Lessons I like to Remember 1


Putting down a few things I have learned from friends over the years and have tried to remember and act upon.

  • You don’t have to do everything, but if you say you will do something, then you have to do it.

From Kumar, the first senior manager I worked with at Infy. This was in the context of taking our project to CMM Level 5 rating. We were a small team working for Paramount Pictures and the management wanted to processes in place when we started getting more people. We were all unhappy that we would have to spend time on non-work now and I had asked Kumar why do things which don’t add value to a client.

No matter what context, I have tried to stick to keeping my word. This was further reinforced by my experience with the partner I had at my first startup – his word meant nothing, he would lie even to his grandmother! I was repulsed by this and have always been ever since. Now I listen to everyone, hear what they say and wait for their actions to judge them.

  • Ghaas kaatne wala bano, par accha ghaas kaatne wala bano. – from the movie Lakshya

(Become a garderner if you want, but become a good one)

This is one is self explanatory.

  • If you don’t find a group which is doing what you want to, then you start it yourself.

Don’t remember the context, but this was from my friend Gapp, who himself has a propensity of starting stuff.

Most people are in a particular kind of waiting place (Dr.
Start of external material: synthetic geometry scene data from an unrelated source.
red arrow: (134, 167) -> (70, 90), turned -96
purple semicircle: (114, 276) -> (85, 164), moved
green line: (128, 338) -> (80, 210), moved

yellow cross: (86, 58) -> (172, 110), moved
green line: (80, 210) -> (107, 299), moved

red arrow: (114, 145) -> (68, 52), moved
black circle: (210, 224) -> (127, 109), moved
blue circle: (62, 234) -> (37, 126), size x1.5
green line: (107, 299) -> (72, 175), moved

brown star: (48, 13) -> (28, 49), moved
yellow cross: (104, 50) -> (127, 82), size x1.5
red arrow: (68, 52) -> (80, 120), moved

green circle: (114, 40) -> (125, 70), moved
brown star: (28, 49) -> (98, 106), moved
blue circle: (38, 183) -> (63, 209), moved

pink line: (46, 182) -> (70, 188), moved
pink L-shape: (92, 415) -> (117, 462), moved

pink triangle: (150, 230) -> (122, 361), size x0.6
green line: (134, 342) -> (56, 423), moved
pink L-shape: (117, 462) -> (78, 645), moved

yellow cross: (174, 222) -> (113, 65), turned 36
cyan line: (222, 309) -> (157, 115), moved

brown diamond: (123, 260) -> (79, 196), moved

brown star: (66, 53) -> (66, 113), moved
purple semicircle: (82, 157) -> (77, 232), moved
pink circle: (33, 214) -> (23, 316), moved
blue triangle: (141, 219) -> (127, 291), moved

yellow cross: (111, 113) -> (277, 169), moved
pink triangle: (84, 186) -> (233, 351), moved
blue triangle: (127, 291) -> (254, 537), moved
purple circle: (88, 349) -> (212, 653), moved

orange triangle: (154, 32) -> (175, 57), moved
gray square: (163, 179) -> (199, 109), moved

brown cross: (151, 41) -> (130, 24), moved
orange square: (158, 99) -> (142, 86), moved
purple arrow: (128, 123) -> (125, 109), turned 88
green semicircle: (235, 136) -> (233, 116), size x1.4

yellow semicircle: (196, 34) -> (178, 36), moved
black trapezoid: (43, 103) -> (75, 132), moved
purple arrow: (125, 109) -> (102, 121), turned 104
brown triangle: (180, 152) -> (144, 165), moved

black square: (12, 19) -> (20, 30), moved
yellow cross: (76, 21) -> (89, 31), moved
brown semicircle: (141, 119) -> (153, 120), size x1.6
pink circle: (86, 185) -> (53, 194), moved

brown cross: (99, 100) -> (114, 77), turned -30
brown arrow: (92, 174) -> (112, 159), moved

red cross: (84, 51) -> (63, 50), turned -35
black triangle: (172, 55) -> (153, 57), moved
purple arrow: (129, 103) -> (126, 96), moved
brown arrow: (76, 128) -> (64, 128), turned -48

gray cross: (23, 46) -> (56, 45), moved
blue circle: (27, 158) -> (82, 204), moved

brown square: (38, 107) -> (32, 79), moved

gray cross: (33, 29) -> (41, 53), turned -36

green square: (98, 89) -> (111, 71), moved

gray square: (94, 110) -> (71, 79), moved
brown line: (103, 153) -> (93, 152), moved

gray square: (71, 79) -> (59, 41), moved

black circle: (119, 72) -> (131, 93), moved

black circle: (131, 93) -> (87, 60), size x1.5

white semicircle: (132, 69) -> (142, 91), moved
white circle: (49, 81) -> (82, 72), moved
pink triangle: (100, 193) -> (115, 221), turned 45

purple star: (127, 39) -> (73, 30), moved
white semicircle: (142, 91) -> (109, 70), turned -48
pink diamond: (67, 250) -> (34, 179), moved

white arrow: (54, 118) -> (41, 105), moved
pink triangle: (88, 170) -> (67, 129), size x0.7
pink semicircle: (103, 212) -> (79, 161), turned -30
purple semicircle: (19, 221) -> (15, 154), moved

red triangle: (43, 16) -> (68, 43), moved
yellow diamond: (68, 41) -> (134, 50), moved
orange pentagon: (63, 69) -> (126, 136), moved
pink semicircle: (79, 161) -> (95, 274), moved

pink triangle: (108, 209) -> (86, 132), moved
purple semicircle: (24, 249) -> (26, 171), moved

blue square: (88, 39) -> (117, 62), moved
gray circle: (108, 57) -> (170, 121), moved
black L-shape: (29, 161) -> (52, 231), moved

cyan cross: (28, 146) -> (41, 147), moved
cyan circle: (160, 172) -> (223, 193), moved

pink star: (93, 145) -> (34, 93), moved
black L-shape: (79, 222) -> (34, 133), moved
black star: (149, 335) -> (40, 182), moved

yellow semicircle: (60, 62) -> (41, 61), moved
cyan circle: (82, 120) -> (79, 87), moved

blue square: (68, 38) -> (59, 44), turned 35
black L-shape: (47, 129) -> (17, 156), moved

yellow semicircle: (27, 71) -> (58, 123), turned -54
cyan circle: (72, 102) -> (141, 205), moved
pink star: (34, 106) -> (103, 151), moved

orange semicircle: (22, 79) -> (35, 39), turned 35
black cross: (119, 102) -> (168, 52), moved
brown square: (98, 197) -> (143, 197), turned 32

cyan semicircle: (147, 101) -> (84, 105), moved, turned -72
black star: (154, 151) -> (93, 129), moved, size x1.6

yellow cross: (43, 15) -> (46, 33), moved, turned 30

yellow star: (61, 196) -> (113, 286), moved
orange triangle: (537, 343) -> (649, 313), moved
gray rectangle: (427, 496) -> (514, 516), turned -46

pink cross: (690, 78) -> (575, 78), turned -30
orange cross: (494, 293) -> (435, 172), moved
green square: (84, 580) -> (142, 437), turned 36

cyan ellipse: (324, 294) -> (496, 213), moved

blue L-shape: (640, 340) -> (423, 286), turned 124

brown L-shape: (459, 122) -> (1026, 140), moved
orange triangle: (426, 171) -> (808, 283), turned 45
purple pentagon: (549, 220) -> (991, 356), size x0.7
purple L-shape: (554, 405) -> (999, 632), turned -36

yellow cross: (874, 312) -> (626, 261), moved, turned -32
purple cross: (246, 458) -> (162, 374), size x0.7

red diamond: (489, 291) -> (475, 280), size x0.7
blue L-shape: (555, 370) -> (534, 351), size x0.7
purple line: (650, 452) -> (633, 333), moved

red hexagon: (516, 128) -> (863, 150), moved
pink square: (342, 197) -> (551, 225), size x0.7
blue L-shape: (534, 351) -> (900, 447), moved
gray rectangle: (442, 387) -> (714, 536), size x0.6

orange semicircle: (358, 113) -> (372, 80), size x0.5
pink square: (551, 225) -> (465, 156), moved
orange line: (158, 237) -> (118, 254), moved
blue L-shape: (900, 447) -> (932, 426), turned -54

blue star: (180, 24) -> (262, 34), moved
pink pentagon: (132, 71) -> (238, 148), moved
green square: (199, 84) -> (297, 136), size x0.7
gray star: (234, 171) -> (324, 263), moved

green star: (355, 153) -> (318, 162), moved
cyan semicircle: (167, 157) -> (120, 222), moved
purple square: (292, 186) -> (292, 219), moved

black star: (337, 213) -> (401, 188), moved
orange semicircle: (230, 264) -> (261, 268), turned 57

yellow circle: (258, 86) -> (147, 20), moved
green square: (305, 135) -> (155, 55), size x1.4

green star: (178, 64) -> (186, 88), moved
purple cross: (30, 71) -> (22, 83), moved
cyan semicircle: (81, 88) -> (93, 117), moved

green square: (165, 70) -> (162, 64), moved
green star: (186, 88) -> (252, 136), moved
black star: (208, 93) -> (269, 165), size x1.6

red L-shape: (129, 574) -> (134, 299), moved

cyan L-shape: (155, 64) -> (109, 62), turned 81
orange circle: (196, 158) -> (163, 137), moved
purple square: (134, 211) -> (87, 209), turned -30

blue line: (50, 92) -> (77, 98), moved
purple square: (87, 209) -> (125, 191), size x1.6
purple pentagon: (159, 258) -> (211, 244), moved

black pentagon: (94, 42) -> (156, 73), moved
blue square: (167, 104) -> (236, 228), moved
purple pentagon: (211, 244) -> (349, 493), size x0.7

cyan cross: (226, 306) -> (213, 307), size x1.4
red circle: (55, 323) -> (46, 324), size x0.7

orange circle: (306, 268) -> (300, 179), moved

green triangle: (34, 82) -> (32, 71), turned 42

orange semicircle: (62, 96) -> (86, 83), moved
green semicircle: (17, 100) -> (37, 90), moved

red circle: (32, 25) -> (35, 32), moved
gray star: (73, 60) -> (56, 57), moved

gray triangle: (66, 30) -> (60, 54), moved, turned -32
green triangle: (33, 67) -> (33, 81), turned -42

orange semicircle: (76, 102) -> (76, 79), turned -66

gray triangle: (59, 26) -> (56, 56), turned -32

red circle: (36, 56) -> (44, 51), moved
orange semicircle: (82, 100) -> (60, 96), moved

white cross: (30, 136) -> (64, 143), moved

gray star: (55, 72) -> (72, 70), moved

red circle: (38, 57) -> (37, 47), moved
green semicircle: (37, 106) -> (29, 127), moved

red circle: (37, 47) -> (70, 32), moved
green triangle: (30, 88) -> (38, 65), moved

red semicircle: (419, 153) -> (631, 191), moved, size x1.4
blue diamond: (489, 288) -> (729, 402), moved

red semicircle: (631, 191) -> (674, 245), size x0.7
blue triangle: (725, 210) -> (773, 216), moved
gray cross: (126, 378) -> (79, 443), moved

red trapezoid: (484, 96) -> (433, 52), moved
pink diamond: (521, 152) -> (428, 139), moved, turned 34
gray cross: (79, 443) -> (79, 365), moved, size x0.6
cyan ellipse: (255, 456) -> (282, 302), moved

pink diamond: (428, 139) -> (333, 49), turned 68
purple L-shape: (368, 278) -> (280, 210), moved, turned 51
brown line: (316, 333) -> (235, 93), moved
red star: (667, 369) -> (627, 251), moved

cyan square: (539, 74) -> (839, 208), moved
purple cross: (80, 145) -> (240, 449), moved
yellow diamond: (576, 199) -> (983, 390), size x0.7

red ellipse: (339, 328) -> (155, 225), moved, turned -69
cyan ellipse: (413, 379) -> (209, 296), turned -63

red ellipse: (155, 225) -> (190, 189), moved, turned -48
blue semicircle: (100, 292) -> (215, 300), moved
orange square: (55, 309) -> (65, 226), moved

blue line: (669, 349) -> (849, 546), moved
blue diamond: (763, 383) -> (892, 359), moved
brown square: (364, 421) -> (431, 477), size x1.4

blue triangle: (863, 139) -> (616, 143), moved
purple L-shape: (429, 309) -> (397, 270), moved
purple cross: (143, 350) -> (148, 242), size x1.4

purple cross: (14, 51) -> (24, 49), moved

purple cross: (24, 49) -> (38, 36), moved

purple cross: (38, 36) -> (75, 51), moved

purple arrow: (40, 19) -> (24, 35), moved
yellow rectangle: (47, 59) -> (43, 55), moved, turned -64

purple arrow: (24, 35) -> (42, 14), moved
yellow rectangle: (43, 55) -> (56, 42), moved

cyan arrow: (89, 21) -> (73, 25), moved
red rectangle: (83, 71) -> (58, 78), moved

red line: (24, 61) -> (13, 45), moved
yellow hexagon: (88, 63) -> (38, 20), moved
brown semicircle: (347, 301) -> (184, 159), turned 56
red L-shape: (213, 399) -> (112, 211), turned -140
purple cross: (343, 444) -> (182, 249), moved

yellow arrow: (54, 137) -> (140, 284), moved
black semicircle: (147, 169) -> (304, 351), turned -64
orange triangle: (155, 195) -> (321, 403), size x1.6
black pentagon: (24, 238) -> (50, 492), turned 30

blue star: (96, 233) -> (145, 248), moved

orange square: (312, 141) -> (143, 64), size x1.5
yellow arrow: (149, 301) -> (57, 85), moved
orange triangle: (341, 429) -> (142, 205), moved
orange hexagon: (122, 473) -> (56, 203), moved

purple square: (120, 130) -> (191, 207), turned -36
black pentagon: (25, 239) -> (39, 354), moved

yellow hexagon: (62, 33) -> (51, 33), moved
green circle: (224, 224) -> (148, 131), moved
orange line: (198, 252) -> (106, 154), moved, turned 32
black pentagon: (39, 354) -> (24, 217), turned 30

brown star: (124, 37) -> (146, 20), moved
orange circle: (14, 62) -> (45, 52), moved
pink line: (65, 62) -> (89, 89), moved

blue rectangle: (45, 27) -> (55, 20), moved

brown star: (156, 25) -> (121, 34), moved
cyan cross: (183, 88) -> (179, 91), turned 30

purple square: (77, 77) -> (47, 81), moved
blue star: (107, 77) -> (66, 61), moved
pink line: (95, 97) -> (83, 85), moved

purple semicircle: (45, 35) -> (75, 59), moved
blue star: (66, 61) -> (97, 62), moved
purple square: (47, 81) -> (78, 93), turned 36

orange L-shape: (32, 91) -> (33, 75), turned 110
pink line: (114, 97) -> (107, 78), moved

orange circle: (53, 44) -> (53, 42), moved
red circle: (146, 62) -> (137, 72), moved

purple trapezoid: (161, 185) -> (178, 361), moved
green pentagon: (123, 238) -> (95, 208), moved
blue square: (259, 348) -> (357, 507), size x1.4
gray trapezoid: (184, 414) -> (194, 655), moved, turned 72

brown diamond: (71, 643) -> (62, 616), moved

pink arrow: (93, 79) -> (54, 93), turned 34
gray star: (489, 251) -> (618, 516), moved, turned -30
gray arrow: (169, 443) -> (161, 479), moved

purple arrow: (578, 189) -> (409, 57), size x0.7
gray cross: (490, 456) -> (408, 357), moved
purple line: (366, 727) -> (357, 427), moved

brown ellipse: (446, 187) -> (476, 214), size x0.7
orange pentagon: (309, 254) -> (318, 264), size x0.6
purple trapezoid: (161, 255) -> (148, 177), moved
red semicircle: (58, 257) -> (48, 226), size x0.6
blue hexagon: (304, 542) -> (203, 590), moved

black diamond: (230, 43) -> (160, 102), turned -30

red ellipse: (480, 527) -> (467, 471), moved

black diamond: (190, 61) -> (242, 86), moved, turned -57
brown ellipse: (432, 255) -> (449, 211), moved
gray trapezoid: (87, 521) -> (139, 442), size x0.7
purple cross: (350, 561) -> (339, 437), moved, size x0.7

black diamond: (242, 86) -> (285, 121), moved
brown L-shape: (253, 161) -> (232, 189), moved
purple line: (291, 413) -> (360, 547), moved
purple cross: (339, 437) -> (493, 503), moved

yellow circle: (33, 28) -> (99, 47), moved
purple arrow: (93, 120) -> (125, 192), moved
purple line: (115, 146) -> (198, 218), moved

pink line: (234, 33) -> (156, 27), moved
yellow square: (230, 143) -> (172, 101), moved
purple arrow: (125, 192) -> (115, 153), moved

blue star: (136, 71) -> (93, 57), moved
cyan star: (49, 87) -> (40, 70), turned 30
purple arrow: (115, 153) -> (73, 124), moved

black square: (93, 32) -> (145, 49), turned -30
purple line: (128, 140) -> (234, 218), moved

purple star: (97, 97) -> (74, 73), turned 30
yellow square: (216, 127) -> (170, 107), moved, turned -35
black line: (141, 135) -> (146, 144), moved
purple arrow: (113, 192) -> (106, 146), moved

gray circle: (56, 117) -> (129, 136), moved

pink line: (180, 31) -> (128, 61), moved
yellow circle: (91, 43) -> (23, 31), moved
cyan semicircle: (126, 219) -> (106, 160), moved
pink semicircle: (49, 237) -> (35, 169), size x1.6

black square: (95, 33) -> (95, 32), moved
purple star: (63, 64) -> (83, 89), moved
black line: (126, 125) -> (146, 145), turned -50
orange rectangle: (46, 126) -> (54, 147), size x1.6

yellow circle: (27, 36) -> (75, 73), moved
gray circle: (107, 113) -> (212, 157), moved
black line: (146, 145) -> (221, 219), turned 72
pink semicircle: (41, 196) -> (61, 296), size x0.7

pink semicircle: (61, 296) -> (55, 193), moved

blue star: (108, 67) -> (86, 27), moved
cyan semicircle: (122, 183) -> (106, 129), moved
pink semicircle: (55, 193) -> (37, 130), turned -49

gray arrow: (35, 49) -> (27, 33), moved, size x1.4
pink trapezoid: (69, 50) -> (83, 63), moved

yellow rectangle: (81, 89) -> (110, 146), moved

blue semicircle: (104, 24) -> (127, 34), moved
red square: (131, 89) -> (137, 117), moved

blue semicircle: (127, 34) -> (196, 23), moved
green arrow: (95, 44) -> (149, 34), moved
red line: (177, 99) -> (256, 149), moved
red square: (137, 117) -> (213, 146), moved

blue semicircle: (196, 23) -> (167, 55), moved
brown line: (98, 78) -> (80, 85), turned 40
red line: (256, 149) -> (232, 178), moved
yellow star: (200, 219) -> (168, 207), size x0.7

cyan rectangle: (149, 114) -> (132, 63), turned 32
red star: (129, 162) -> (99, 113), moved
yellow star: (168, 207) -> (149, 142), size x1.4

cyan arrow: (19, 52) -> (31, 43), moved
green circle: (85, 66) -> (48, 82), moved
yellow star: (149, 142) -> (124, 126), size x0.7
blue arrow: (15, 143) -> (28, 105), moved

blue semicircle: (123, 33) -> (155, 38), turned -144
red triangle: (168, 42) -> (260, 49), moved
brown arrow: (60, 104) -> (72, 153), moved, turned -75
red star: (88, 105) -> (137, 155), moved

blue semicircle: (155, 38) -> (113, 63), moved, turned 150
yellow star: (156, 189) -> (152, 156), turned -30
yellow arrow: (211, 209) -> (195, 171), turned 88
Seuss – The places you go). Waiting for someone to take a lead, to start something, to put themselves on the line – I refuse to wait. If I want something in this world and it does not exist, I try to create it. Thank you Gapp.

  • Gandhiji’s story

This one is a story – I am very positive that it was a story from Gandhiji’s life and I read it in my school textbook but I just have not been able to find it online and my memory is terrible. If you know the correct story, please share a link. Here’s the story as I remember it –

So Gandhiji is sailing by ship to somewhere and is constantly being abused by a racist co-passenger. He even goes to the length of actually writing the choicest abuses in a letter and hands it over to Gandhiji. Gandhiji glances through the contents of the letter, removes the pin binding the pages, keeps it and hands the pages back to the abuser. He thanks his dumbstruck abuser and tells that he kept the only useful thing out of the whole thing.

No matter who you meet, however vile they may seem; whatever bad experience you may have, there always is something good to pick out of it. I hope I will always have the strength to look for the good in people and experiences and only keep them with me.